Tumor Progression and Metastasis

Tumor Progression - Cancer's Creepy Crawl

• Definition: Stepwise accumulation of (epi)genetic changes; results in ↑malignancy & ↑heterogeneity.
• Clonal Evolution: Darwinian selection of "fittest" subclones with growth/survival advantages.
  • Initial tumor often monoclonal; genetic instability fuels diversification.
• Tumor Heterogeneity: Diverse cell populations within a single tumor.
  • Implications: varied metastatic potential, drug resistance, treatment failure.
• Key Processes Acquired:
  • Sustained angiogenesis (e.g., VEGF).
  • Local invasion (e.g., MMPs).
  • Metastasis.

⭐ Tumor progression is not always linear; some tumors may acquire metastatic ability early, even before significant local growth (e.g., "born to be bad" phenotype).

Local Invasion - Breaking Down Walls

Tumors breach basement membranes and invade surrounding stroma, a critical step before metastasis.

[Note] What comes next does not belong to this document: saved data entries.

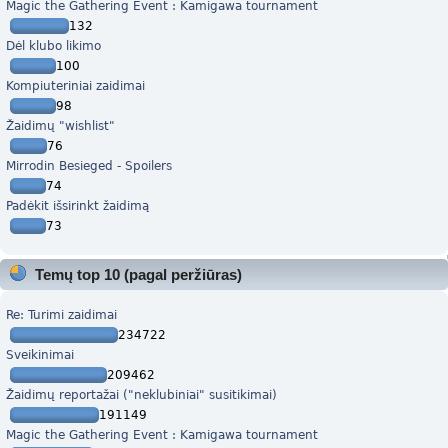
Magic the Gathering Event : Kamigawa tournament
132
Dėl klubo likimo
100
Kompiuteriniai zaidimai
98
Žaidimų "wishlist"
76
Mirrodin Besieged - Spoilers
74
Padėkit išsirinkt žaidimą
73
Temų top 10 (pagal peržiūras)
Re: Turimi zaidimai
234722
Sveikinimai
209462
Žaidimų reportažai ("neklubiniai" susitikimai)
191149
Magic the Gathering Event : Kamigawa tournament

Key mechanisms include:

• Detachment ("Loosening of cells"):
  • ↓ E-cadherin expression (loss of cell-cell adhesion).
  • Cadherin switching (e.g., N-cadherin ↑).
• Degradation of Extracellular Matrix (ECM):
  • Secretion of proteolytic enzymes:
    • Matrix Metalloproteinases (MMPs) e.g., MMP-2, MMP-9.
    • Cathepsin D.
  • Loss of basement membrane integrity.
• Attachment to ECM Components:
  • Changes in integrin expression (e.g., αvβ3 integrin ↑).
  • Binding to fibronectin, laminin.
• Migration & Locomotion:
  • Propulsion through degraded matrix.
  • Stimulated by autocrine motility factors & ECM cleavage products.

📌 Mnemonic: Dogs Dig Awful Messes (Detachment, Degradation, Attachment, Migration)

⭐ Downregulation of E-cadherin is a key event in promoting local invasion and is often associated with epithelial-mesenchymal transition (EMT).

Metastatic Cascade - The Great Journey

• Highly complex, multi-step, and notably inefficient process where cancer cells disseminate from the primary tumor to establish secondary tumors at distant sites.
• Key Stages:
  • Liberation & Local Invasion: ↓E-cadherin (cell adhesion loss). ECM degradation by MMPs, cathepsins. Detachment.
  • Intravasation: Penetration into lymphatic/blood vessels.
  • Survival in Circulation: Evade immune attack (e.g., platelet shield), resist anoikis, form tumor emboli.
  • Extravasation & Homing: Adhere to endothelium, exit vessel. Organ-specific tropism (e.g., prostate cancer to bone).
  • Colonization & Angiogenesis: Micrometastasis forms. VEGF is crucial, driving angiogenesis for macrometastasis growth.

⭐ Paget's "Seed and Soil" hypothesis (1889) explains organotropism: "seeds" (tumor cells) colonize compatible "soil" (organ microenvironments).

Organ Tropism & Impact - Finding a Niche

• Organ Tropism: Metastases favor specific organs; "Seed and Soil" hypothesis (Paget).
• Mechanisms:
  • Anatomical routes: Blood/lymph flow (e.g., portal vein → liver).
  • Molecular matchmaking:
    • Chemokine axes: e.g., CXCR4-CXCL12.
    • Adhesion molecules: Tumor-endothelial interactions.
  • Supportive microenvironment ("soil"): Growth factors, ECM.
• Common Patterns:
  • Prostate → Bone (osteoblastic).
  • Breast, Lung, Kidney, Thyroid → Bone (often osteolytic/mixed).
  • 📌 Bone mets: PB KTL (Prostate, Breast, Kidney, Thyroid, Lung).
  • Colon, Stomach, Pancreas → Liver.
  • Lung, Breast → Brain, Adrenals.

  ⭐ Regional lymph nodes are the most common metastatic site; distant spread dictates prognosis.

• Clinical Impact:
  • Determines prognosis & treatment.
  • Metastasis is the primary cause of cancer death.

High‑Yield Points - ⚡ Biggest Takeaways

• Tumor progression: driven by genetic instability and clonal selection.
• Metastasis: spread to distant sites, the hallmark of malignancy.
• Metastatic cascade: invasion (ECM degradation), intravasation, circulation, extravasation, colonization.
• EMT (↓E-cadherin) is crucial for invasion and metastasis.
• Angiogenesis is essential for tumor growth >1-2 mm and metastasis.
• Common sites: lymph nodes (carcinomas), liver, lungs, bone.
• "Seed and soil" hypothesis explains organ-specific metastasis.